COKIE ROBERTS, BYLINE: Hi, Steve. That's true (laughter).

INSKEEP: So the field gets just a little bit bigger than it was.

ROBERTS: Yes. You know, look. Part of what's going on here is there's no obvious next-in-line in the Republican Party, so everybody is saying, shoot, if he thinks he can run, then I can run. And you can particularly see this with Lindsey Graham. He's looking at these very junior senators - Ted Cruz, Marco Rubio, Rand Paul - thinking, you know, give me a break. He's a genuine expert on foreign and defense policy. He's one of the foremost proponents in Congress of spending on foreign aid, arguing, as he puts it, there's nothing so threatening to a terrorist as an educated girl. So he has issues he wants to promote.

But it's also true that there's been a certain amount of people looking and seeing, is Jeb Bush going to really take over the field, be a formidable front-runner? And so far, the answer to that question has been no, except on raising money. And even that is likely to get scarcer if he keeps having weeks like he had last week.

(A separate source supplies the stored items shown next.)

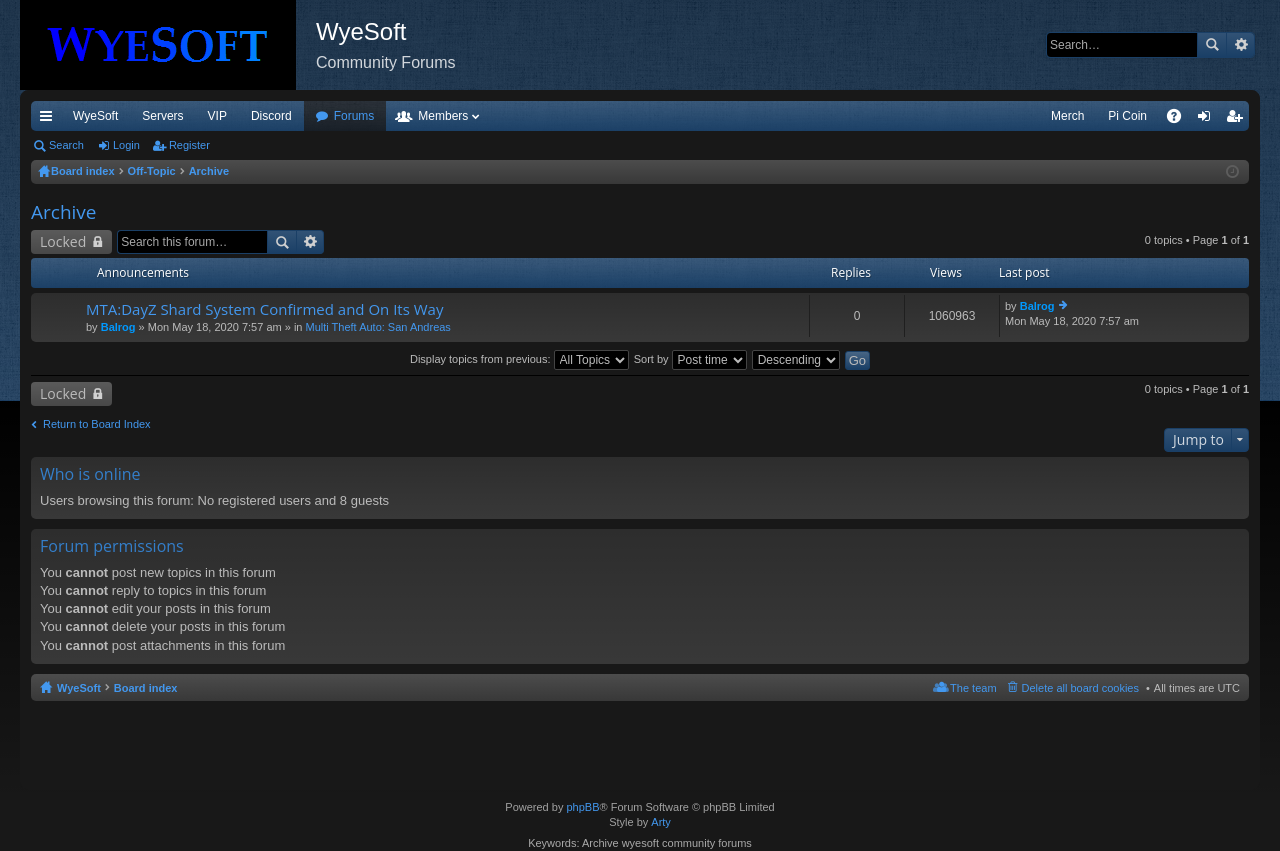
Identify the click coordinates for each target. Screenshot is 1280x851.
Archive (64, 212)
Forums (354, 116)
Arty (661, 822)
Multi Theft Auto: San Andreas (378, 327)
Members (443, 116)
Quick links (50, 120)
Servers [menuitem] (162, 116)
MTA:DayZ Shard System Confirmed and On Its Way (264, 309)
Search (1212, 45)
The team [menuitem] (973, 688)
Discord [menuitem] (271, 116)
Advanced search (1240, 45)
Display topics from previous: (519, 359)
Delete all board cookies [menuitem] (1080, 688)
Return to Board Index (97, 424)
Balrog (118, 327)
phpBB (582, 807)
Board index (146, 688)
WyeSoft (95, 116)
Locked (63, 241)
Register (189, 145)
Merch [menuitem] (1067, 116)
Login (126, 145)
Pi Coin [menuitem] (1127, 116)
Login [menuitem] (1208, 120)
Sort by (690, 359)
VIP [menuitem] (217, 116)
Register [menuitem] (1238, 120)
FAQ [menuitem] (1180, 120)
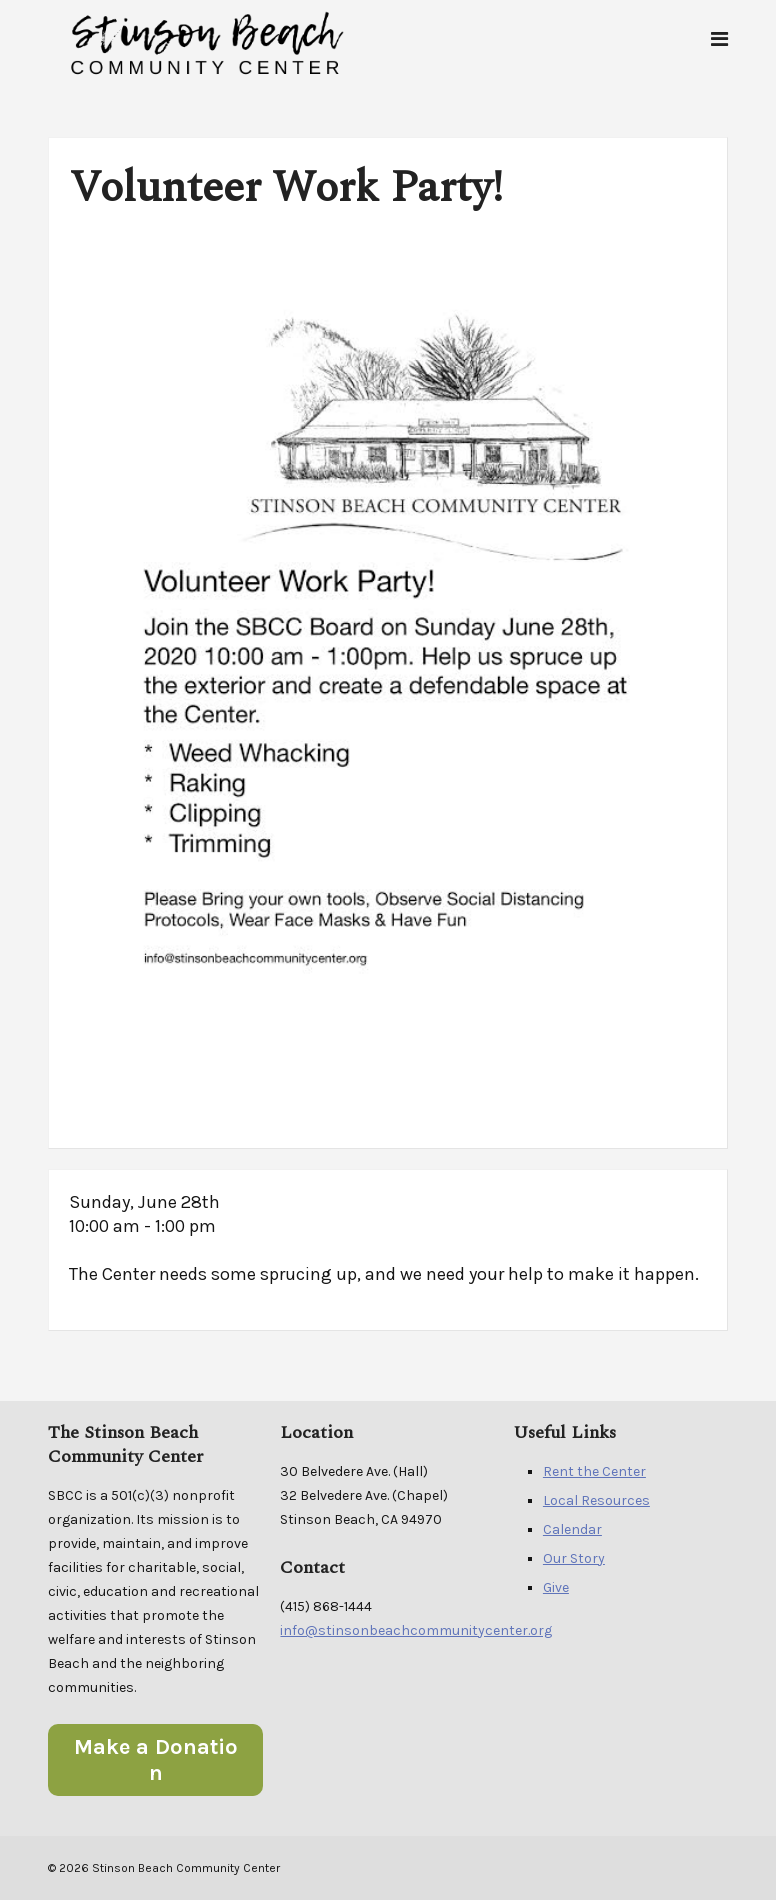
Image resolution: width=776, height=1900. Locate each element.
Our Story (574, 1558)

INSKEEP: What happened to Bush?

ROBERTS: Well, he just couldn't answer the question about whether he would've invaded Iraq. He spent the whole week trying to walk back his first answer, which was yes, and it highlighted his problem with dealing with his brother's legacy. Now, Marco Rubio stumbled over that question in a Fox News interview yesterday as well. And to the degree that it brings up the question of Iraq, it's going to be a problem for several of these candidates. It's - the war is very unpopular among voters now, and it could be an issue for the very hawkish Lindsey Graham and, of course, for Hillary Clinton, who voted to go to war against Iraq.

INSKEEP: And not her only problem since we learned late on Friday that she and her husband have been earning a lot of money - about $25 million - in the last year for giving speeches.

ROBERTS: Yeah, an awful lot of money. And the number's - actually, their total numbers put them in the top .01 percent of Americans in terms of income. Almost all of their money is essentially in cash because they said they wanted no conflicts. And I think the Clintons are genuinely amazed that they are rich because they never did have any money before Bill Clinton was president.

But of course, it's gotten into all kinds of supposed conflict-of-interest issues having to do with foreign countries donating to the Clinton Foundation and whether it's benefited them or not or whether policy decisions have been made based on those donations.

INSKEEP: Let me ask about another thing about Secretary Clinton. She is increasingly being criticized for not taking questions from the press. We heard a story from Tamara Keith on this program last week in which we heard some of the very few questions she's even been taking from the public. Is this anything that's really going to bother voters?

ROBERTS: I think if the drumbeat gets loud enough on it, it might start to bother voters. Carly Fiorina, the Republican woman in the race, said over the weekend in Iowa that she has answered 372 questions since she entered the race. This is now - this is a new thing, counting the number of questions you've been asked. Secretary Clinton at some point is going to have to engage with the press.

But, you know, it's never been something that the voters care much about, whether - even though the press cares a great deal about it, the voters have never said oh, the terrible - it's so terrible that the press is not getting what they need from a candidate. We'll see. So far, none of these things have really nicked her much. She continues to run ahead in almost every poll, although it's closer in the swing states. So we'll see how all of these criticisms pile up.